Quick Overview of LINQ Aggregations
In order to explain the issues we encounter when parallelizing aggregations in PLINQ, let’s first take a quick look at how aggregations work in LINQ.
Aggregation is an operation that iterates over a sequence of input elements, maintaining an accumulator that contains the intermediate result. At each step, a reduction function takes the current element and accumulator value as inputs, and returns a value that will overwrite the accumulator. The final accumulator value is the result of the computation. A variety of interesting operations can be expressed as aggregations: sum, average, min, max, sum of squares, variance, concatenation, count, count of elements matching a predicate, and so on.
LINQ provides several overloads of Aggregate. A possible implementation (without error checking) of the most general of them is given below:
public static TResult Aggregate<TSource, TAccumulate, TResult>(
this IEnumerable<TSource> source,
TAccumulate seed,
Func<TAccumulate, TSource, TAccumulate> func,
Func<TAccumulate, TResult> resultSelector
)
{
TAccumulate accumulator = seed;
foreach (TSource elem in source)
{
accumulator = func(accumulator, elem);
}
return resultSelector(accumulator);
}
To compute a particular aggregation, the user provides the input sequence (as method parameter source), the initial accumulator value (seed), the reduction function (func), and a function to convert the final accumulator to the result (resultSelector). As a usage example, consider the method below that computes the sum of squares of integers:
public static int SumSquares(IEnumerable<int> source)
{
return source.Aggregate(0, (sum, x) => sum + x * x, (sum) => sum);
}
LINQ also exposes a number of predefined aggregations, such as Sum, Average, Max, Min, etc.
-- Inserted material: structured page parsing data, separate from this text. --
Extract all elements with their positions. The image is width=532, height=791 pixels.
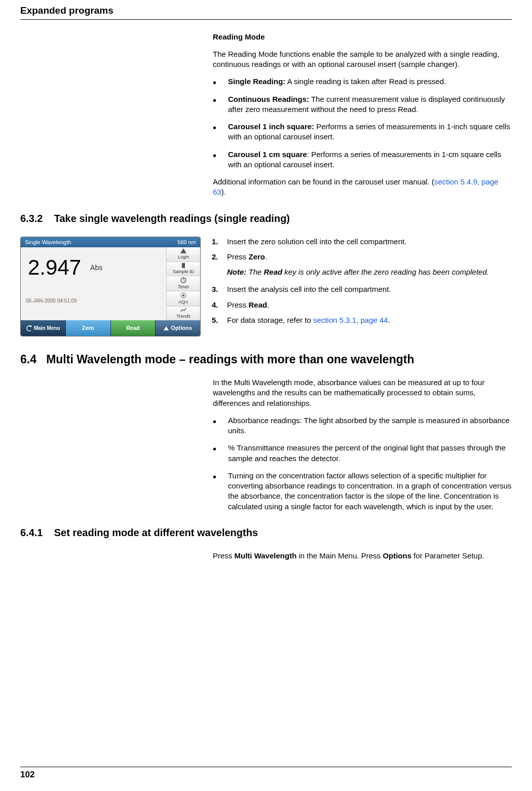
measurement-unit[interactable]: Abs [88, 262, 104, 274]
section-64-heading: 6.4 Multi Wavelength mode – readings wit… [20, 352, 512, 367]
reading-mode-intro: The Reading Mode functions enable the sa… [213, 49, 512, 70]
step-text: Insert the zero solution cell into the c… [227, 237, 406, 246]
para-bold: Options [383, 551, 411, 560]
section-title: Set reading mode at different wavelength… [54, 527, 258, 538]
trends-button[interactable]: Trends [167, 307, 200, 320]
section-632-heading: 6.3.2 Take single wavelength readings (s… [20, 212, 512, 225]
rm-item-label: Carousel 1 cm square [228, 150, 307, 159]
step-number: 5. [212, 315, 218, 325]
section-title: Take single wavelength readings (single … [54, 213, 290, 224]
rm-item-label: Carousel 1 inch square: [228, 122, 314, 131]
step-number: 3. [212, 284, 218, 294]
step-item: 3.Insert the analysis cell into the cell… [212, 284, 512, 294]
step-text: . [388, 316, 390, 324]
read-button[interactable]: Read [111, 320, 156, 336]
zero-button[interactable]: Zero [66, 320, 111, 336]
foot-label: Zero [82, 324, 94, 332]
rm-outro-pre: Additional information can be found in t… [213, 177, 434, 186]
login-button[interactable]: Login [167, 247, 200, 261]
bullet-text: Turning on the concentration factor allo… [228, 471, 512, 511]
step-bold: Read [249, 300, 268, 309]
rm-item-label: Single Reading: [228, 77, 285, 86]
para-text: Press [213, 551, 235, 560]
screenshot-title: Single Wavelength [25, 239, 71, 246]
measurement-datetime: 06-JAN-2000 04:51:09 [25, 282, 162, 306]
svg-rect-1 [182, 263, 185, 268]
para-text: for Parameter Setup. [411, 551, 484, 560]
page-number: 102 [20, 767, 512, 781]
note-text: key is only active after the zero readin… [282, 268, 489, 276]
step-text: For data storage, refer to [227, 316, 313, 324]
options-button[interactable]: Options [156, 320, 200, 336]
step-text: Press [227, 300, 249, 309]
step-item: 5.For data storage, refer to section 5.3… [212, 315, 512, 325]
foot-label: Read [126, 324, 140, 332]
arrow-up-icon [164, 326, 169, 330]
step-number: 2. [212, 252, 218, 262]
svg-marker-0 [180, 248, 186, 253]
page-header: Expanded programs [20, 4, 512, 20]
list-item: Turning on the concentration factor allo… [213, 471, 512, 512]
rm-outro-post: ). [221, 187, 226, 196]
measurement-value: 2.947 [28, 253, 81, 282]
para-bold: Multi Wavelength [235, 551, 297, 560]
timer-button[interactable]: Timer [167, 276, 200, 291]
side-label: Timer [178, 284, 189, 290]
foot-label: Main Menu [34, 326, 60, 331]
list-item: Carousel 1 inch square: Performs a serie… [213, 122, 512, 142]
side-label: Sample ID [173, 269, 194, 275]
list-item: Single Reading: A single reading is take… [213, 77, 512, 87]
list-item: % Transmittance measures the percent of … [213, 443, 512, 464]
step-text: . [267, 300, 269, 309]
list-item: Absorbance readings: The light absorbed … [213, 416, 512, 436]
sec641-para: Press Multi Wavelength in the Main Menu.… [213, 551, 512, 561]
back-arrow-icon [26, 325, 32, 331]
section-number: 6.4.1 [20, 527, 43, 538]
sec64-intro: In the Multi Wavelength mode, absorbance… [213, 378, 512, 408]
bullet-text: % Transmittance measures the percent of … [228, 443, 506, 462]
list-item: Continuous Readings: The current measure… [213, 94, 512, 115]
step-text: Insert the analysis cell into the cell c… [227, 285, 391, 293]
step-text: Press [227, 252, 249, 261]
bullet-text: Absorbance readings: The light absorbed … [228, 416, 510, 435]
arrow-up-icon [180, 248, 186, 253]
step-item: 1.Insert the zero solution cell into the… [212, 237, 512, 247]
para-text: in the Main Menu. Press [296, 551, 383, 560]
chart-icon [180, 308, 186, 313]
step-text: . [265, 252, 267, 261]
section-title: Multi Wavelength mode – readings with mo… [46, 353, 414, 366]
screenshot-wavelength: 560 nm [177, 239, 196, 246]
target-icon [180, 292, 186, 298]
note-bold: Read [264, 268, 283, 276]
rm-item-text: A single reading is taken after Read is … [285, 77, 446, 86]
foot-label: Options [171, 324, 192, 332]
section-number: 6.4 [20, 353, 36, 366]
svg-marker-8 [164, 326, 169, 330]
section-number: 6.3.2 [20, 213, 43, 224]
sample-id-button[interactable]: Sample ID [167, 262, 200, 276]
step-item: 4.Press Read. [212, 300, 512, 310]
main-menu-button[interactable]: Main Menu [21, 320, 66, 336]
side-label: AQA [178, 299, 188, 305]
flask-icon [180, 263, 186, 268]
step-number: 4. [212, 300, 218, 310]
step-item: 2.Press Zero. [212, 252, 512, 262]
note: Note: The Read key is only active after … [227, 267, 512, 277]
list-item: Carousel 1 cm square: Performs a series … [213, 149, 512, 170]
note-text: The [246, 268, 263, 276]
aqa-button[interactable]: AQA [167, 291, 200, 307]
side-label: Login [178, 254, 189, 260]
clock-icon [180, 277, 186, 283]
note-label: Note: [227, 268, 246, 276]
side-label: Trends [176, 313, 191, 319]
section-641-heading: 6.4.1 Set reading mode at different wave… [20, 526, 512, 540]
device-screenshot: Single Wavelength 560 nm 2.947 Abs 06-JA… [20, 237, 201, 337]
reading-mode-outro: Additional information can be found in t… [213, 177, 512, 198]
reading-mode-title: Reading Mode [213, 32, 265, 41]
svg-point-6 [182, 294, 184, 296]
xref-section-531[interactable]: section 5.3.1, page 44 [313, 316, 388, 324]
step-number: 1. [212, 237, 218, 247]
rm-item-label: Continuous Readings: [228, 95, 309, 103]
step-bold: Zero [249, 252, 265, 261]
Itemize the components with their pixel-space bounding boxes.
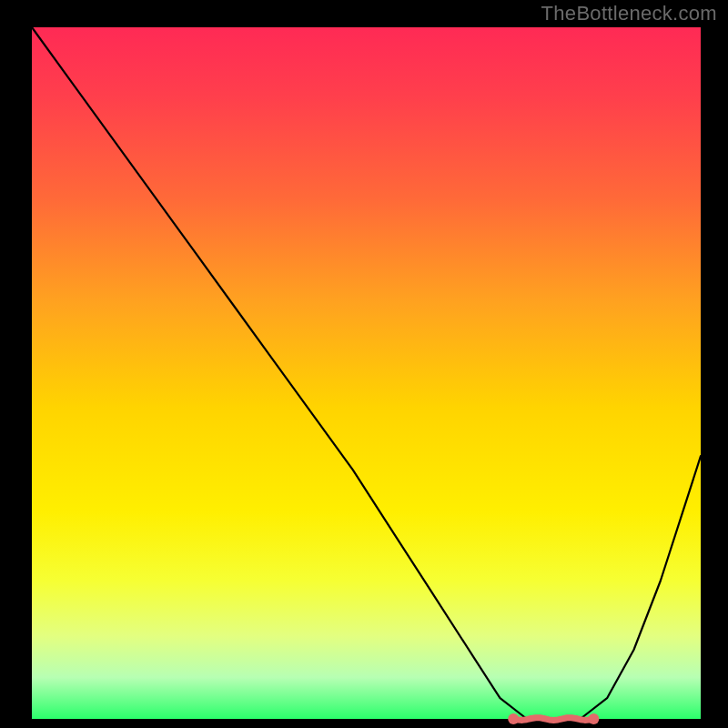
bottleneck-curve-plot [0, 0, 728, 728]
range-end-marker-1 [588, 713, 599, 724]
chart-stage: TheBottleneck.com [0, 0, 728, 728]
gradient-background [32, 27, 701, 719]
watermark-text: TheBottleneck.com [541, 2, 717, 25]
optimal-range-highlight [513, 718, 593, 721]
range-end-marker-0 [508, 713, 519, 724]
Even though each one can be implemented using the Aggregate operator, a direct implementation is likely to be more efficient (for example, to avoid a delegate call for each input element).
Parallelizing LINQ Aggregations
Let’s say that we call SumSquares(Enumerable.Range(1,4)) on a dualcore machine. How can we split up the computation among two threads? We could distribute the elements of the input among the threads. For example, Thread 1 could compute the sum of squares of {1,4} and Thread 2 would compute the sum of squares of {3,2}*. Then, as a last step, we combine the results – add them in this case – and we get the final answer.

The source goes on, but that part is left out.